Asked by a reporter Thursday how the Education Department would enforce the proposed rule against states that have already passed categorical bans, the senior department official said, “Federal civil rights law is the law of the land.”
The department would investigate, the official said, and in the past, when it has identified legal violations, school committees have elected to come into compliance.
“In the unlikely scenario that a school committee declined to come into compliance with the law, the tool that the department has is to initiate fund withholding and to ensure that no federal dollars are spent to discriminate against students,” the official said.
The department plans to have the rule finalized in May.
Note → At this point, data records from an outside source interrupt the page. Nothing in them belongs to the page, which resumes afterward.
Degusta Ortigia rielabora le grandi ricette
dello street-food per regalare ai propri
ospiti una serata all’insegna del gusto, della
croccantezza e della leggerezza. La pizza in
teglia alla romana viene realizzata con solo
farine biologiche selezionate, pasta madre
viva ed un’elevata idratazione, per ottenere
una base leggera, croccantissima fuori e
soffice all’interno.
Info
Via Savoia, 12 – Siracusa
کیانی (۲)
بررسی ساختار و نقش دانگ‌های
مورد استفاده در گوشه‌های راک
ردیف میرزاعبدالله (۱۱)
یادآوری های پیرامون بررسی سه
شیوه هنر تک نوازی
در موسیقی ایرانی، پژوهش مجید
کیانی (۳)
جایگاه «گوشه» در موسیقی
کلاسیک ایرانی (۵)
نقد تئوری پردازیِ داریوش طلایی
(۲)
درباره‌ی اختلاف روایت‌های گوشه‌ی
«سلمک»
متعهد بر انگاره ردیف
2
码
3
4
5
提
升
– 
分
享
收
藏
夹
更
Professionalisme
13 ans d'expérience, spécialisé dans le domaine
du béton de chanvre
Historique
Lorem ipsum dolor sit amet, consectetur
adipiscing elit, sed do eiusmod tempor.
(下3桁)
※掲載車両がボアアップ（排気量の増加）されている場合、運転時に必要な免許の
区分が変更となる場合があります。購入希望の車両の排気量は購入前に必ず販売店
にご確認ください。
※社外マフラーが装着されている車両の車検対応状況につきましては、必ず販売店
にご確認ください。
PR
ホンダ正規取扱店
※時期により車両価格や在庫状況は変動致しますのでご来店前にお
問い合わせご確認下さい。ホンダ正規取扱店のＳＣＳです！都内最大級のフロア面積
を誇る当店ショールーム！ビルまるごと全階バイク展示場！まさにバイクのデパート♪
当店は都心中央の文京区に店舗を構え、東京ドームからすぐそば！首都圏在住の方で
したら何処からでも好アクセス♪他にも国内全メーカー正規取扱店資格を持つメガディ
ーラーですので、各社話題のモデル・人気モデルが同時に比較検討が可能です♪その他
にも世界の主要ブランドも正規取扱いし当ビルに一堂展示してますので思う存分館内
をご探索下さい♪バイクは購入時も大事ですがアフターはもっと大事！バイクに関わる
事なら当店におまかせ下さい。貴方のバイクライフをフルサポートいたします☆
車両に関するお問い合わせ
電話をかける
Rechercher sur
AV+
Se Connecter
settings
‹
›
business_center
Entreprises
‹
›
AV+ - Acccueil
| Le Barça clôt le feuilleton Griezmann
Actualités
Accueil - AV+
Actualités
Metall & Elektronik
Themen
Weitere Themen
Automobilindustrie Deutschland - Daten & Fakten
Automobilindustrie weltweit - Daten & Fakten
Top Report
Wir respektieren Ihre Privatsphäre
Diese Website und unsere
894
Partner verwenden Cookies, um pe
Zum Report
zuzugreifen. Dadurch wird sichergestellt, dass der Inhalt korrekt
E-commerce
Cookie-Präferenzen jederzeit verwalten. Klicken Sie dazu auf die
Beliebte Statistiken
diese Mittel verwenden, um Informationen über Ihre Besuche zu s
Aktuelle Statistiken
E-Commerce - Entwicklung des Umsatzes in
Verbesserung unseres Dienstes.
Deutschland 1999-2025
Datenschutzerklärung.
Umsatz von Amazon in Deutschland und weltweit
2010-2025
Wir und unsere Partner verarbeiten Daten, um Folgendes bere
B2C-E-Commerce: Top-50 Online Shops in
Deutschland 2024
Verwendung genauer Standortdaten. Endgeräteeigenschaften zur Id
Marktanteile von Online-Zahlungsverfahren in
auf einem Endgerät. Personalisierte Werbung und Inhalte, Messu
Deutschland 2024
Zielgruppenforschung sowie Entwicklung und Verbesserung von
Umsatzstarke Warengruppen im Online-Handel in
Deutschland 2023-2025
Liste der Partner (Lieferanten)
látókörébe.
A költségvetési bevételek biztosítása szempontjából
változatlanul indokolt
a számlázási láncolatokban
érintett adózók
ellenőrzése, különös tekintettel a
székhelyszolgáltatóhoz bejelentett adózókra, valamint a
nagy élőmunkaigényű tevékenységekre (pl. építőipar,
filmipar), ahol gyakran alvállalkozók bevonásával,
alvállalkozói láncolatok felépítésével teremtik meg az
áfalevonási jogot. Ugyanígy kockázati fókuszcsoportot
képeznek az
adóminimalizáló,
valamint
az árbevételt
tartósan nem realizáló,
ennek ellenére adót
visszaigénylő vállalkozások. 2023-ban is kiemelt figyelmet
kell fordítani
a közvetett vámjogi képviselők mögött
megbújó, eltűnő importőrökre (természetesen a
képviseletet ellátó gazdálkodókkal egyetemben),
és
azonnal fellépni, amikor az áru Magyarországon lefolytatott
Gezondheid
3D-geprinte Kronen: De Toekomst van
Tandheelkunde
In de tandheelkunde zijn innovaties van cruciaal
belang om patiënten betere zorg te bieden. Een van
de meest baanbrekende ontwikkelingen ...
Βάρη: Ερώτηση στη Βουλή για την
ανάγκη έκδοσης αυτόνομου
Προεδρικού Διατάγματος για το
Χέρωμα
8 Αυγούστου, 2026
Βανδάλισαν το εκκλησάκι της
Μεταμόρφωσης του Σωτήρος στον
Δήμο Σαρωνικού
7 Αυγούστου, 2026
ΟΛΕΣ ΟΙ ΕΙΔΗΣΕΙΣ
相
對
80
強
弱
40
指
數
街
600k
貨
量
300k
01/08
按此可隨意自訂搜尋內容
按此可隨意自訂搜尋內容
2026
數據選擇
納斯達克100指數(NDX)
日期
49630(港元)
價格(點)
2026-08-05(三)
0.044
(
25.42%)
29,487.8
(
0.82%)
Reactions from LGBTQ advocacy groups and trans advocates are mixed.
Sasha Buchert, a senior attorney for Lambda Legal and the director of its Nonbinary and Transgender Rights Project, said the proposal “includes critical recognition of the importance of participating in sports for transgender youth and shows why 100% of the state bans are invalid.”
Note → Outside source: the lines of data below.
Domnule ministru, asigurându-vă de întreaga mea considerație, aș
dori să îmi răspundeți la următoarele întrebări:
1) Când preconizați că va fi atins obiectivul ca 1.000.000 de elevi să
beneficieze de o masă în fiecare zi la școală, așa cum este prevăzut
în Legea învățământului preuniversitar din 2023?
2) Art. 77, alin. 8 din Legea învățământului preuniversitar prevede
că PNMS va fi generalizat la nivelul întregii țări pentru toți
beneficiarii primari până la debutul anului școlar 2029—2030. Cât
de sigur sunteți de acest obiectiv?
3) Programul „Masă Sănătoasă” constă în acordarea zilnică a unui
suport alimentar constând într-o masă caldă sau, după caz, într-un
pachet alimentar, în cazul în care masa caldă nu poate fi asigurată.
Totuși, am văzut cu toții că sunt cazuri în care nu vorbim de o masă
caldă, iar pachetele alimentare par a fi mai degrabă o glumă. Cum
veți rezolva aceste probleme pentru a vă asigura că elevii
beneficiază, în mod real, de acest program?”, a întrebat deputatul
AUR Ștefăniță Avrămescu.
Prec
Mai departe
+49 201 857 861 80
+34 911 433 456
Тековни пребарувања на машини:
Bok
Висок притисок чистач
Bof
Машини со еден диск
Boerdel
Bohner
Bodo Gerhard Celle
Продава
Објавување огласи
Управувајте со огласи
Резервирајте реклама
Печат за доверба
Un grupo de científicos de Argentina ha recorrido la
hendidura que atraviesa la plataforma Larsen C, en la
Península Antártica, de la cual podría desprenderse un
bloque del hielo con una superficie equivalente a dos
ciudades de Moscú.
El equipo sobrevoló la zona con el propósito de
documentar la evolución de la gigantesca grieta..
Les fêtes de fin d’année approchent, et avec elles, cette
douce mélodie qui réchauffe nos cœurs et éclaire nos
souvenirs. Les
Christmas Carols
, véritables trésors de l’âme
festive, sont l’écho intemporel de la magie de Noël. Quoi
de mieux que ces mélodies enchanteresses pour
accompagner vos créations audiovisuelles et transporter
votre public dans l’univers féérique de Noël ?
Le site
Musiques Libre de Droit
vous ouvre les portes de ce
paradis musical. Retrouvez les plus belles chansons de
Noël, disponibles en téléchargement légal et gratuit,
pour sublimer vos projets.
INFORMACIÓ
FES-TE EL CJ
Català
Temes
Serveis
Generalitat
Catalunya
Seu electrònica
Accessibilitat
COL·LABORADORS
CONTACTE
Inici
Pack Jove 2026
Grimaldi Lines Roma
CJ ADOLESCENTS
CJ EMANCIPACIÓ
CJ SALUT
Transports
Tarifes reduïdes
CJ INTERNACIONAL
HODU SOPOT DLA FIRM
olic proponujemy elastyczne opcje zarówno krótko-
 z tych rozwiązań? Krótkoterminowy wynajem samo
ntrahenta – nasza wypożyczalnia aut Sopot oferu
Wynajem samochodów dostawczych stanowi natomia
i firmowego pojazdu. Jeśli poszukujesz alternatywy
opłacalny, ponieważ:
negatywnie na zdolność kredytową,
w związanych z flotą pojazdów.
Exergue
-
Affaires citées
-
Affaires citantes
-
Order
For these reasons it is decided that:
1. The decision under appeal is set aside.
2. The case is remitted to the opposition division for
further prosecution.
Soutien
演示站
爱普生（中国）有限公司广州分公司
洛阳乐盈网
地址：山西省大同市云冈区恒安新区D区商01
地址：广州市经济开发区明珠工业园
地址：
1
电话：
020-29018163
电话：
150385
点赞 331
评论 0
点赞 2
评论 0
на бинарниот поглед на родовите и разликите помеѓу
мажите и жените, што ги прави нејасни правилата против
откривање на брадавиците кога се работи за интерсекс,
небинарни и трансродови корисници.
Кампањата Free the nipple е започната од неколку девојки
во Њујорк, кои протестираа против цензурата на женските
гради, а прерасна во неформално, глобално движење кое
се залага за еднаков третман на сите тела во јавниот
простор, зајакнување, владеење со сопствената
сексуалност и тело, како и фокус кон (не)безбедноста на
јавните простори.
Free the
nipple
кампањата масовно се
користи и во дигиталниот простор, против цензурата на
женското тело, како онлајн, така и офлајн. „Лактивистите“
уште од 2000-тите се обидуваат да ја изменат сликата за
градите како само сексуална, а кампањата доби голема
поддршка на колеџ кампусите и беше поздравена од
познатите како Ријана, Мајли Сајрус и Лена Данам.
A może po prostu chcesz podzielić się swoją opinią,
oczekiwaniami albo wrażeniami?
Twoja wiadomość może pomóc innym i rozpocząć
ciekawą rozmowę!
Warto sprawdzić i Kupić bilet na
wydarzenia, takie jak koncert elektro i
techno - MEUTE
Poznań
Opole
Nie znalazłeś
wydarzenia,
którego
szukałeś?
“We are concerned about whether the proposed rule can properly eliminate the discrimination that transgender students experience due to the pervasive bias and ignorance about who they are,” Buchert said in a statement. “Given the importance of the opportunity to participate in athletics to students’ educational experience, we look forward to submitting comments and working with the administration to further remove those remaining bigotry-based barriers to full and equal participation by transgender youth.”
Alejandra Caraballo, a trans advocate and clinical instructor at Harvard Law’s Cyberlaw Clinic, called the proposal a “backwards betrayal” that would force trans people “to have to spend our time dealing with god damn sports instead of criminal bans on our healthcare.”